Mardian to Antony: Cleopatra’s dead, died with your name on her lips (4.15.22-34) #BurningBarge #SlowShakespeare

Enter Mardian

ANTONY                     O thy vile lady,

She has robbed me of my sword!

MARDIAN                   No, Antony,

My mistress loved thee, and her fortunes mingled

With thine entirely.

ANTONY                     Hence, saucy eunuch, peace!

She hath betrayed me, and shall die the death.

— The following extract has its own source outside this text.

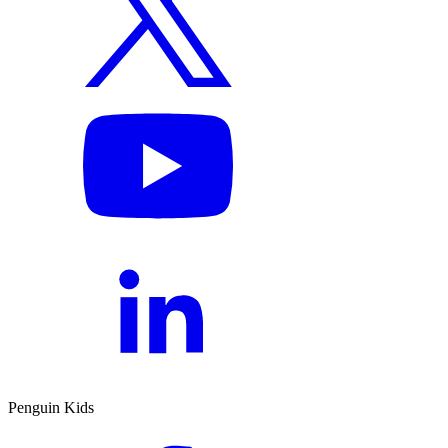
Penguin Kids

MARDIAN       Death of one person can be paid but once,

And that she has discharged. What thou wouldst do

Is done unto thy hand. The last she spoke

Was ‘Antony, most noble Antony!’

Then in the midst a tearing groan did break

The name of Antony. It was divided

Between her heart and lips. She rendered life,

Thy name so buried in her.             (4.15.22-34)

 

Finally, a target for Antony’s anger: Mardian, whom the audience knows has a false message to deliver. O thy vile lady, your despicable, common mistress, says Antony; she has robbed me of my sword! She’s destroyed me as a soldier, ensured my defeat; she’s also emasculated me. (Antony is, of course, addressing a eunuch. Earlier in the play, Cleopatra did indeed brag of wearing the sword with which Antony had fought at Philippi.) Mardian stands up for Cleopatra: no, Antony, my mistress loved thee (true), and her fortunes mingled with thine entirely. She never abandoned you; she was always bound to you, for good and ill. (A slightly more dubious claim, in the circumstances.) Antony’s not having any of it: hence, saucy eunuch, peace! And you can shut up; the cheek of it! Mardian’s too much a reminder of that other life of Alexandrian revels, banter, practical jokes. He’s also yet another messenger, being abused and belittled. She has betrayed me, and shall die the death. Cleopatra’s a traitor, and she’ll pay for it with her life.

 

And that’s Mardian’s cue, allowing him to regain the upper hand, emotionally if not morally. Death of one person can be paid but once, and that she has discharged. Cleopatra can only die once, and she’s done it. (It’s proverbial, but it’s also, perhaps, a particular echo of Julius Caesar, when Caesar himself says that ‘Cowards die many times before their deaths, The valiant never taste of death but once’; that has a particular ironic and proleptic resonance for Antony here.) What thou wouldst do is done unto thy hand: what you want to do to her, she’s already done to herself. (Although it’s left implicit that Cleopatra has ‘died’ by suicide.) Then Mardian turns the knife, with Antony perhaps already visibly taken aback, faltering, bereft: the last she spoke was ‘Antony, most noble Antony!’ She died with your name on her lips! She called you noble in her very last moments! (not vile, as you’ve just called her). And a final, heart-rending detail (literally): then in the midst a tearing groan did break the name of Antony. Her last agonised breath was exhaled in the middle of speaking that name; she couldn’t finish it. It was divided between her heart—the sound she couldn’t quite make, still held within her body—and lips—the last half word she spoke. She rendered life, thy name so buried in her. That was how Cleopatra died, in the middle of speaking Antony’s name, says Mardian—and where Antony has accused Cleopatra of emasculating him, stealing his sword, Mardian portrays her death as a kind of erotic act, Antony’s name buried deep within her, in her heart, and on her lips.